US election focus on jobs could backfire on Ireland
In the super-heated atmosphere of the US presidential campaign, Ireland is at risk of being caught in the crossfire as Obama and Romney slug it out on the issue of outsourcing, writes LARA MARLOWEin Washington
‘OUTSOURCER in chief” is perhaps the strangest epithet levelled by Barack Obama and Mitt Romney against each other in the US presidential race.
Ireland is not yet in the firing line but, should US companies be criticised for creating jobs in Ireland during the campaign, Irish officials have prepared a pre-emptive strike in the heat of a US election debate about outsourcing.

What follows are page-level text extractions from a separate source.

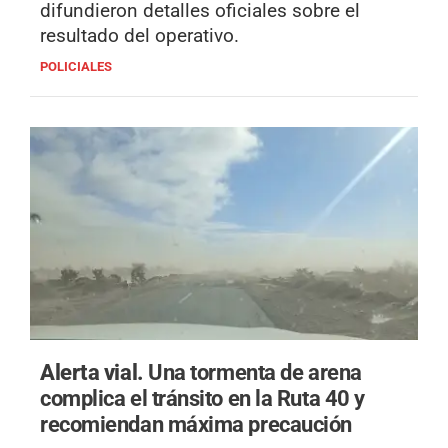
difundieron detalles oficiales sobre el
resultado del operativo.
POLICIALES
Alerta vial.
Una tormenta de arena
complica el tránsito en la Ruta 40 y
recomiendan máxima precaución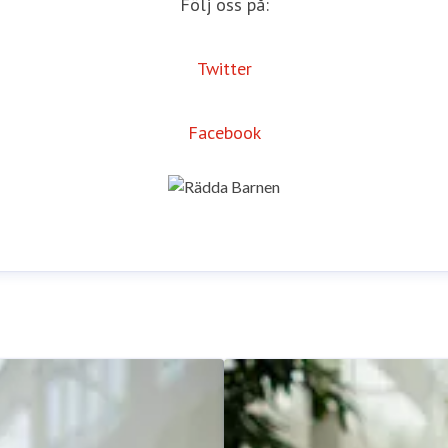
Följ oss på:
Twitter
Facebook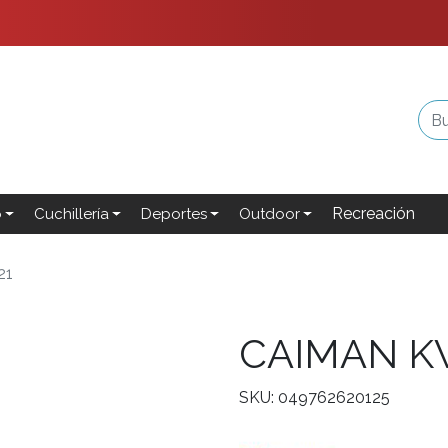
Recreación
o
Cuchillería
Deportes
Outdoor
21
CAIMAN KW
SKU: 049762620125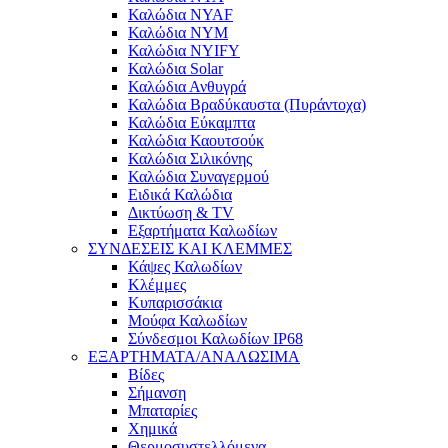
Καλώδια NYAF
Καλώδια NYM
Καλώδια NYIFY
Καλώδια Solar
Καλώδια Ανθυγρά
Καλώδια Βραδύκαυστα (Πυράντοχα)
Καλώδια Εύκαμπτα
Καλώδια Καουτσούκ
Καλώδια Σιλικόνης
Καλώδια Συναγερμού
Ειδικά Καλώδια
Δικτύωση & TV
Εξαρτήματα Καλωδίων
ΣΥΝΔΕΣΕΙΣ ΚΑΙ ΚΛΕΜΜΕΣ
Κάψες Καλωδίων
Κλέμμες
Κυπαρισσάκια
Μούφα Καλωδίων
Σύνδεσμοι Καλωδίων IP68
ΕΞΑΡΤΗΜΑΤΑ/ΑΝΑΛΩΣΙΜΑ
Βίδες
Σήμανση
Μπαταρίες
Χημικά
Θερμοσυστελλόμενα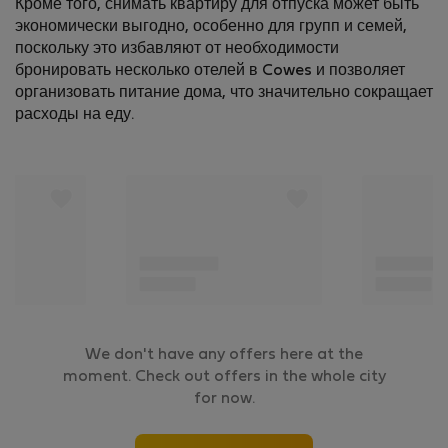
Кроме того, снимать квартиру для отпуска может быть
экономически выгодно, особенно для групп и семей,
поскольку это избавляют от необходимости
бронировать несколько отелей в Cowes и позволяет
организовать питание дома, что значительно сокращает
расходы на еду.
We don't have any offers here at the
moment. Check out offers in the whole city
for now.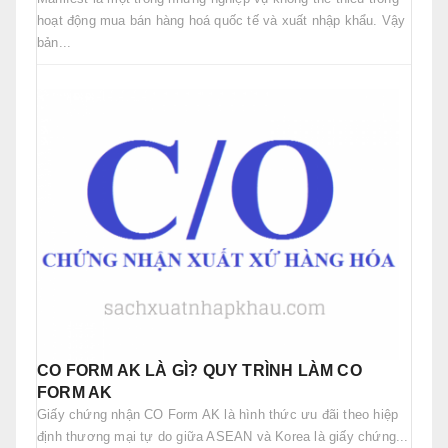
hoạt động mua bán hàng hoá quốc tế và xuất nhập khẩu. Vậy
bản...
CO FORM AK LÀ GÌ? QUY TRÌNH LÀM CO
FORM AK
Giấy chứng nhận CO Form AK là hình thức ưu đãi theo hiệp
định thương mại tự do giữa ASEAN và Korea là giấy chứng...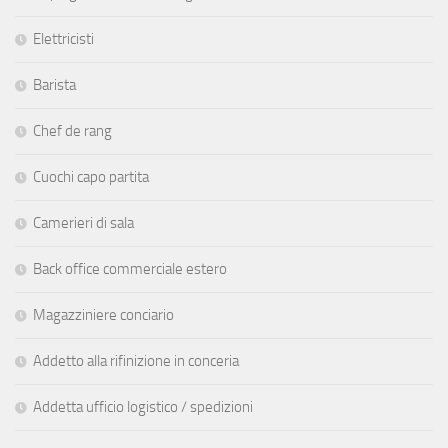
Elettricisti
Barista
Chef de rang
Cuochi capo partita
Camerieri di sala
Back office commerciale estero
Magazziniere conciario
Addetto alla rifinizione in conceria
Addetta ufficio logistico / spedizioni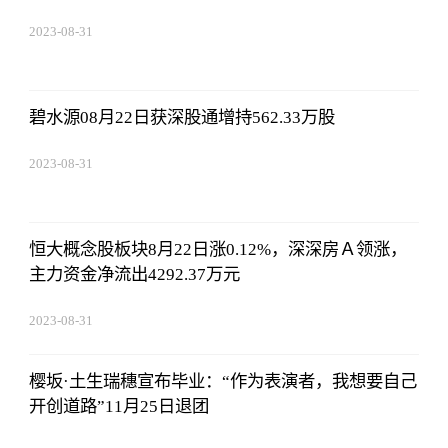
2023-08-31
08:02:53
碧水源08月22日获深股通增持562.33万股
2023-08-31
08:02:53
恒大概念股板块8月22日涨0.12%，深深房Ａ领涨，
主力资金净流出4292.37万元
2023-08-31
08:02:53
樱坂·土生瑞穗宣布毕业：“作为表演者，我想要自己
开创道路”11月25日退团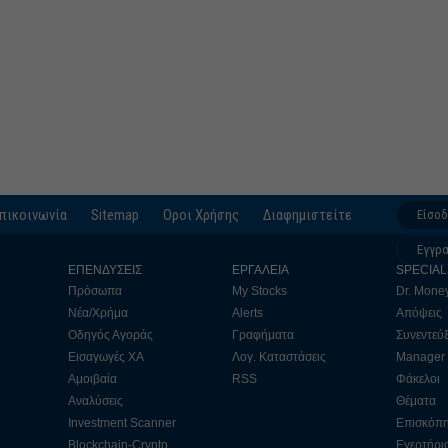
πικοινωνία
Sitemap
Οροι Χρήσης
Διαφημιστείτε
Είσο
Εγγρ
ΕΠΕΝΔΥΣΕΙΣ
ΕΡΓΑΛΕΙΑ
SPECIAL
Πρόσωπα
My Stocks
Dr. Mone
Νέα/Χρήμα
Alerts
Απόψεις
Οδηγός Αγοράς
Γραφήματα
Συνεντεύξ
Εισαγωγές ΧΑ
Λογ. Καταστάσεις
Manager
Αμοιβαία
RSS
Φάκελοι
Αναλύσεις
Θέματα
Investment Scanner
Επισκόπ
Blockchain-Crypto
Εγερτήρι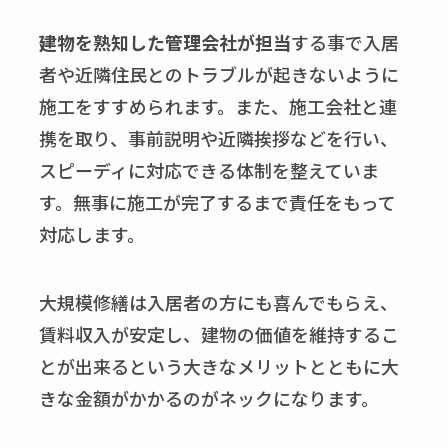
建物を熟知した管理会社が担当
する事で入居
者や近隣住民とのトラブルが起きないように
施工をすすめられます。また、施工会社と連
携を取り、事前説明や近隣挨拶などを行い、
スピーディに対応できる体制を整えていま
す。無事に施工が完了するまで責任をもって
対応します。
大規模修繕は入居者の方にも喜んでもらえ、
賃料収入が安定し、建物の価値を維持するこ
とが出来るという大きなメリットとともに大
きな金額がかかるのがネックになります。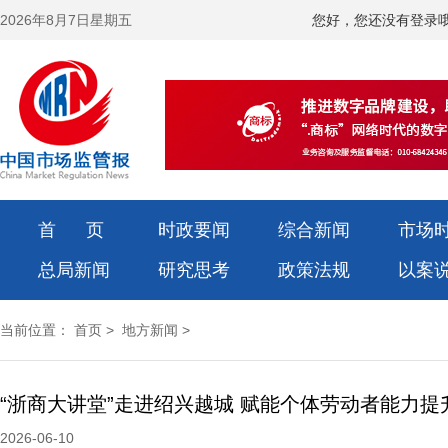
2026年8月7日星期五
您好，您还没有登录
首 页
时政要闻
综合新闻
市场
总局新闻
研究思考
政策法规
以案
当前位置：
首页
>
地方新闻
>
“浙商大讲堂”走进绍兴越城 赋能个体劳动者能力提
2026-06-10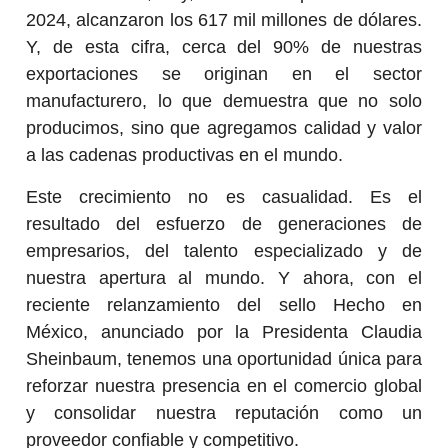
2024, alcanzaron los 617 mil millones de dólares.
Y, de esta cifra, cerca del 90% de nuestras
exportaciones se originan en el sector
manufacturero, lo que demuestra que no solo
producimos, sino que agregamos calidad y valor
a las cadenas productivas en el mundo.
Este crecimiento no es casualidad. Es el
resultado del esfuerzo de generaciones de
empresarios, del talento especializado y de
nuestra apertura al mundo. Y ahora, con el
reciente relanzamiento del sello Hecho en
México, anunciado por la Presidenta Claudia
Sheinbaum, tenemos una oportunidad única para
reforzar nuestra presencia en el comercio global
y consolidar nuestra reputación como un
proveedor confiable y competitivo.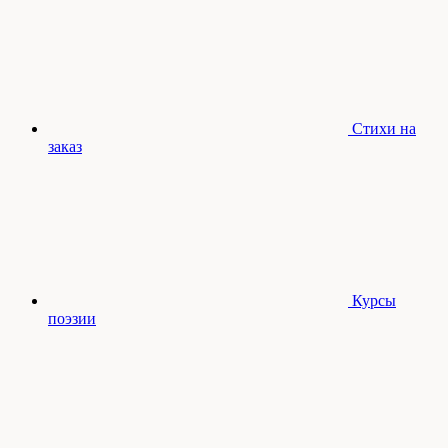
Стихи на
заказ
Курсы
поэзии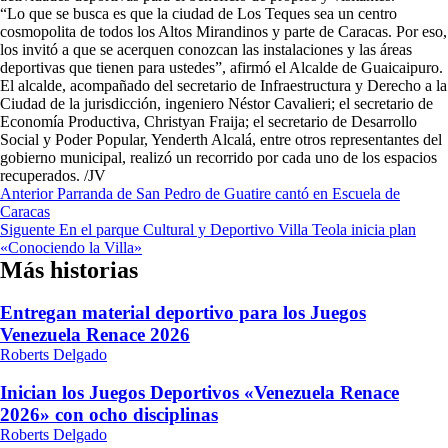
“Lo que se busca es que la ciudad de Los Teques sea un centro
cosmopolita de todos los Altos Mirandinos y parte de Caracas. Por eso,
los invitó a que se acerquen conozcan las instalaciones y las áreas
deportivas que tienen para ustedes”, afirmó el Alcalde de Guaicaipuro.
El alcalde, acompañado del secretario de Infraestructura y Derecho a la
Ciudad de la jurisdicción, ingeniero Néstor Cavalieri; el secretario de
Economía Productiva, Christyan Fraija; el secretario de Desarrollo
Social y Poder Popular, Yenderth Alcalá, entre otros representantes del
gobierno municipal, realizó un recorrido por cada uno de los espacios
recuperados. /JV
Navegación
Anterior
Parranda de San Pedro de Guatire cantó en Escuela de
Caracas
de
Siguente
En el parque Cultural y Deportivo Villa Teola inicia plan
entradas
«Conociendo la Villa»
Más historias
Entregan material deportivo para los Juegos
Venezuela Renace 2026
Roberts Delgado
Inician los Juegos Deportivos «Venezuela Renace
2026» con ocho disciplinas
Roberts Delgado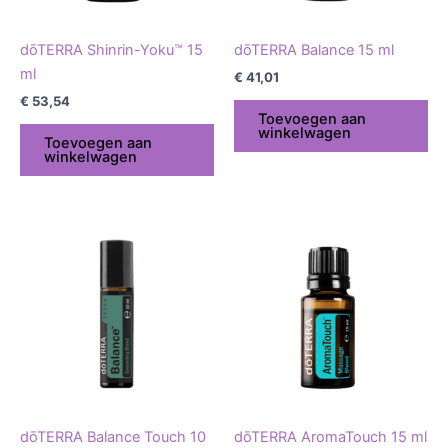
dōTERRA Shinrin-Yoku™ 15
dōTERRA Balance 15 ml
ml
€
41,01
€
53,54
Toevoegen aan
winkelwagen
Toevoegen aan
winkelwagen
dōTERRA Balance Touch 10
dōTERRA AromaTouch 15 ml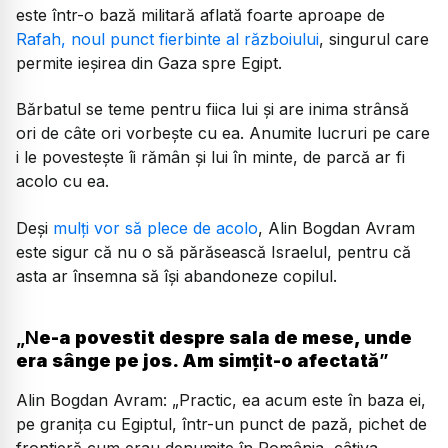
este într-o bază militară aflată foarte aproape de
Rafah, noul punct fierbinte al războiului
, singurul care
permite ieșirea din Gaza spre Egipt.
Bărbatul se teme pentru fiica lui și are inima strânsă
ori de câte ori vorbește cu ea. Anumite lucruri pe care
i le povestește îi rămân și lui în minte, de parcă ar fi
acolo cu ea.
Deși
mulți vor să plece de acolo
, Alin Bogdan Avram
este sigur că nu o să părăsească Israelul, pentru că
asta ar însemna să își abandoneze copilul.
„N
e-a povestit despre sala de mese, unde
era sânge pe jos. Am simțit-o afectată
”
Alin Bogdan Avram: „Practic, ea acum este în baza ei,
pe granița cu Egiptul, într-un punct de pază, pichet de
frontieră cum erau denumite în România, câțiva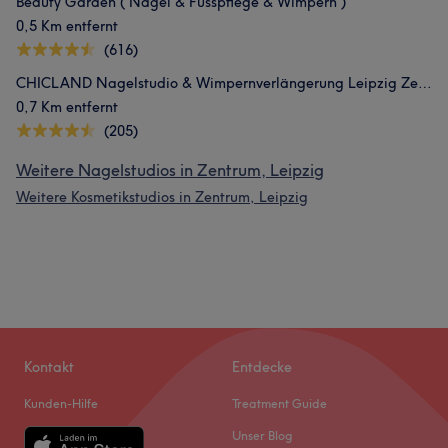
Beauty Garden ( Nägel & Fusspflege & Wimpern )
0,5 Km entfernt
(616)
CHICLAND Nagelstudio & Wimpernverlängerung Leipzig Zentrum
0,7 Km entfernt
(205)
Weitere Nagelstudios in Zentrum, Leipzig
Weitere Kosmetikstudios in Zentrum, Leipzig
Kontakt
Entdecke
Kunden-Hilfe
Treatment Guide
Unser Blog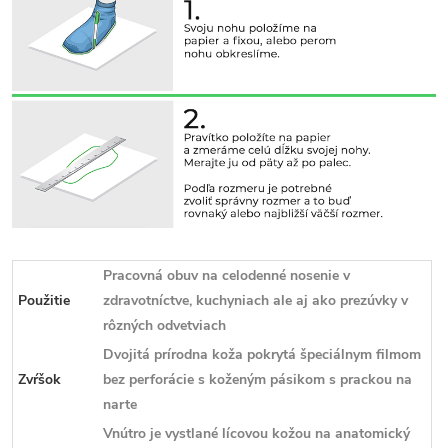
Pracovná obuv na celodenné nosenie v
Použitie
zdravotníctve, kuchyniach ale aj ako prezúvky v
rôzných odvetviach
Dvojitá prírodna koža pokrytá špeciálnym filmom
Zvŕšok
bez perforácie s koženým pásikom s prackou na
narte
Vnútro je vystlané lícovou kožou na anatomický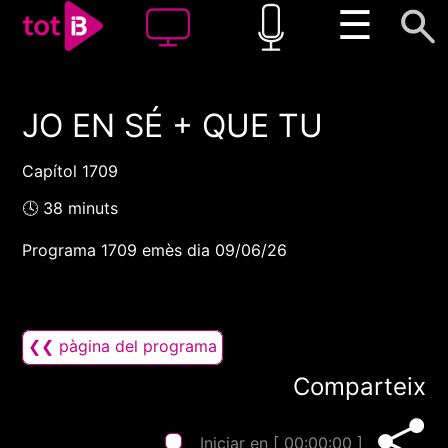
☰
JO EN SÉ + QUE TU
00:00
00:00
1x
Capítol 1709
🕓 38 minuts
Programa 1709 emès dia 09/06/26
❮❮ pàgina del programa
Comparteix
Iniciar en [
00:00:00
]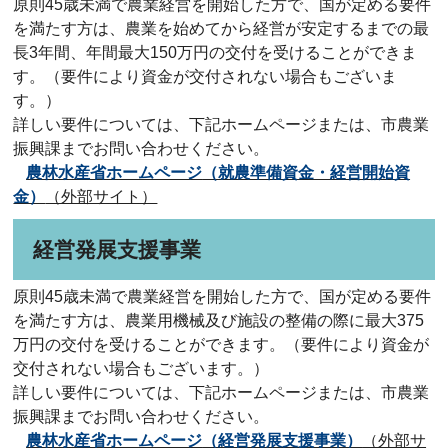
原則45歳未満で農業経営を開始した方で、国が定める要件
を満たす方は、農業を始めてから経営が安定するまでの最
長3年間、年間最大150万円の交付を受けることができま
す。（要件により資金が交付されない場合もございま
す。）
詳しい要件については、下記ホームページまたは、市農業
振興課までお問い合わせください。
農林水産省ホームページ
（就農準備資金・経営開始資
金）
（外部サイト）
経営発展支援事業
原則45歳未満で農業経営を開始した方で、国が定める要件
を満たす方は、農業用機械及び施設の整備の際に最大375
万円の交付を受けることができます。（要件により資金が
交付されない場合もございます。）
詳しい要件については、下記ホームページまたは、市農業
振興課までお問い合わせください。
農林水産省ホームページ
（経営発展支援事業）
（外部サ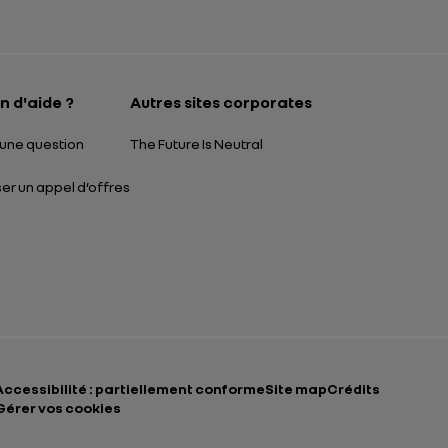
Ouverture dans un
n d'aide ?
Autres sites corporates
une question
The Future Is Neutral
r un appel d’offres
Accessibilité : partiellement conforme
Site map
Crédits
Gérer vos cookies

Obama bases his attacks on Romney on a front-page investigative report published by the Washington Post on June 22nd. From 1993, Bain Capital, which was founded by Romney, invested in companies that specialised in relocating US jobs to low-wage countries including China and India, the Post reported, calling Bain “pioneers in the practice of shipping work from the US to overseas call centres and factories making computer components”.
Obama and advertisements broadcast by his campaign in swing states continually emphasise the words “pioneers in outsourcing”. Six companies investigated by the Post – Corporate Software, Stream International, Modus Media, GT Bicycle, SMTC and Hippac, a US subsidiary of Hyundai – began outsourcing customer support or manufacturing during the 1990s.
Independent fact-checkers say much of the outsourcing took place after Romney nominally left Bain in 1999 to organise the Salt Lake City Olympics. His campaign argues that he cannot be held responsible for decisions taken in his absence.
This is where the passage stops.